Objectives: Arteries can enlarge in response to a variety of hemodynamic and non-hemodynamic stimuli. The role of vascular remodeling in atherosclerosis-free arteries in hypertension is poorly understood. We investigated whether brachial artery diameter (BAD), an index of vascular remodeling, is increased in hypertensive patients, and has a relationship with left ventricular (LV) mass, an important marker of target-organ damege in hypertension. Methods: 463 never-treated subjects with uncomplicated essential hypertension (283 men, 180 women; age 48+/−11 years, office blood pressure 155/96+/−17/9 mmHg) underwent M-mode echocardiography, 24-h BP monitoring, and ultrasound assessment of end-diastolic non-dominant BAD. 96 healthy normotensive subjects (40% women) served as controls. Analyses were performed separately in men and women. Results: BAD had significant direct associations with age, male sex, systolic blood pressure and body mass index.
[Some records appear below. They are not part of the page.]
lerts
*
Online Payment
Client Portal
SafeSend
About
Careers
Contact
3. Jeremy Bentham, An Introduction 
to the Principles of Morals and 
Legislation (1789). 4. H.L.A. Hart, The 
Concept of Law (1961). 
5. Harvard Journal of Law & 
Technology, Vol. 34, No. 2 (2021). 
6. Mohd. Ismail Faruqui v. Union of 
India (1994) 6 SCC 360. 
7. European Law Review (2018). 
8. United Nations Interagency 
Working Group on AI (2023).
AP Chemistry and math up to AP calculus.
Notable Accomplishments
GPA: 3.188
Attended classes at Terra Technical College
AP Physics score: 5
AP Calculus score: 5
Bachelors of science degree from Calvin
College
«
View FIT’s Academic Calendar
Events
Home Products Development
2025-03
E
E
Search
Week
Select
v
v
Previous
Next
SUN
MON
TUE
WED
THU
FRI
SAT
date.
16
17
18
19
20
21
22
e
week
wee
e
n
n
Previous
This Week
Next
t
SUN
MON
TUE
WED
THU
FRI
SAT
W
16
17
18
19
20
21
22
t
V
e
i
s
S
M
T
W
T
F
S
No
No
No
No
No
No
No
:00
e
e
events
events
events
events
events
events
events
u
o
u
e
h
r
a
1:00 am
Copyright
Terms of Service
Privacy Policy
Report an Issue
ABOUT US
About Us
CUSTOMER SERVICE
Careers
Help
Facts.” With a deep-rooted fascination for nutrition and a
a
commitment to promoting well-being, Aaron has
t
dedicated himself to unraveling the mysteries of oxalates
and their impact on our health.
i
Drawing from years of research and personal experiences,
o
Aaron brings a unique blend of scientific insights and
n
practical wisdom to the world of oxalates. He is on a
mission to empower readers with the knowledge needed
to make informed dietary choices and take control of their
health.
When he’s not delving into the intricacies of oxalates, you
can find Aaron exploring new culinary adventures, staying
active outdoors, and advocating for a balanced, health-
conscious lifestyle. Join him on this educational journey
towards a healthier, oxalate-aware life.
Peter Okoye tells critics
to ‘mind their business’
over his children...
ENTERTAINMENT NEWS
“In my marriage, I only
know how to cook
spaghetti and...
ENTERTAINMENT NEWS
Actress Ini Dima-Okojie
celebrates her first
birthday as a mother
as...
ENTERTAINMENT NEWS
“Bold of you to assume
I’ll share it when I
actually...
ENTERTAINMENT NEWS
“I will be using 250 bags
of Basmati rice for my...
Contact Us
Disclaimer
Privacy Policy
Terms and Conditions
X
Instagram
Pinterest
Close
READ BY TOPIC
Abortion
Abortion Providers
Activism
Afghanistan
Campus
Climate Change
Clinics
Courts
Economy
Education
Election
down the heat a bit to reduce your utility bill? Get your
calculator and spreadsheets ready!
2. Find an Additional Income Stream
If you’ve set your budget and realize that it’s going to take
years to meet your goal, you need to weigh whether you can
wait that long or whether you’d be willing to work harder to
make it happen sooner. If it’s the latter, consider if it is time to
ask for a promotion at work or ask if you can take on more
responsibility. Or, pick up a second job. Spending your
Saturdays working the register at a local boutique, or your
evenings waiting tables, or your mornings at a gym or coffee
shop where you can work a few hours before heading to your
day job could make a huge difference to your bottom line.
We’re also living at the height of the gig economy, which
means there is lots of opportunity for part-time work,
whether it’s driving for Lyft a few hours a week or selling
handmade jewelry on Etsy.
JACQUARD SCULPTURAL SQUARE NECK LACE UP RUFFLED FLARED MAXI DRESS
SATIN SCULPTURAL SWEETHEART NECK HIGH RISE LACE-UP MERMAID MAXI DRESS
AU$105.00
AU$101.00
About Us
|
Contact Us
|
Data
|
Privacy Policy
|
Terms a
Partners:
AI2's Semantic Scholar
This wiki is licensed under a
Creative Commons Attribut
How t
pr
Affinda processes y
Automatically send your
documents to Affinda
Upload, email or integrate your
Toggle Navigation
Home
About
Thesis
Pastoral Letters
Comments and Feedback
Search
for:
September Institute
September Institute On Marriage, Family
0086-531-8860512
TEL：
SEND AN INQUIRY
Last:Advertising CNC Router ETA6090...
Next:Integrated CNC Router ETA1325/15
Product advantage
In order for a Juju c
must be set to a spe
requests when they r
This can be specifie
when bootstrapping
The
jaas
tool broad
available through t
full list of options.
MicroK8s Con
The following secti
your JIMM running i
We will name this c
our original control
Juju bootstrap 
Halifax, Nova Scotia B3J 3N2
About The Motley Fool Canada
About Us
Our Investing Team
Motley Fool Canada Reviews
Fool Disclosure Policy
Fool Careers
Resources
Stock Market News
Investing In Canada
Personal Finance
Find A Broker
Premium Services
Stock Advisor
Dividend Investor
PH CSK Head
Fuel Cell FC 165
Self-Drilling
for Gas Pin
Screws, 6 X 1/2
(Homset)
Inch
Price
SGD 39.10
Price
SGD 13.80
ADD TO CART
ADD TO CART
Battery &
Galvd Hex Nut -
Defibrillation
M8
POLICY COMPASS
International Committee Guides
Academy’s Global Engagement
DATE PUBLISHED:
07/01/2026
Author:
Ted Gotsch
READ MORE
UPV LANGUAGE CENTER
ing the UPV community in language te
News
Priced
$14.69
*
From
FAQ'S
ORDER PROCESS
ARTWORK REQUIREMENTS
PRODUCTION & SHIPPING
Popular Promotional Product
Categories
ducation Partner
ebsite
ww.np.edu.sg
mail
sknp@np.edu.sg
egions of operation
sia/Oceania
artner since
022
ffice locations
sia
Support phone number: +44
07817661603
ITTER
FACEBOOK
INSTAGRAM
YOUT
BAD was larger in hypertensive subjects than in normotensive controls (4.62+/−0.8 vs 4.48+/−0.7 mm, p=0.02). In hypertensive subjects, age-adjusted BAD values were higher in subjects with LV hypertrophy (LV mass >51 g/m2.7; 4.46+/−0.6 vs 4.04+/−0.6 mm in women, 5.13+/−0.7 vs 4.81+/−0.7 mm in women, both p<0.0001). In sex-specific multiple linear regression analyses (Table), BAD predicted LV mass index in both men (beta=0.17, p=0.003) and women (beta=0.13, p=0.043), independently from the effects of age, 24-hour BP and body mass index (all p<0.05). Conclusion: Diameter of the brachial artery is increased in untreated hypertensive subjects. In hypertension, larger brachial artery diameter is associated with left ventricular hypertrophy, and this relation is partly independent from the effect of common predictive factors. Brachial artery diameter is a potential early marker of organ damage in hypertension.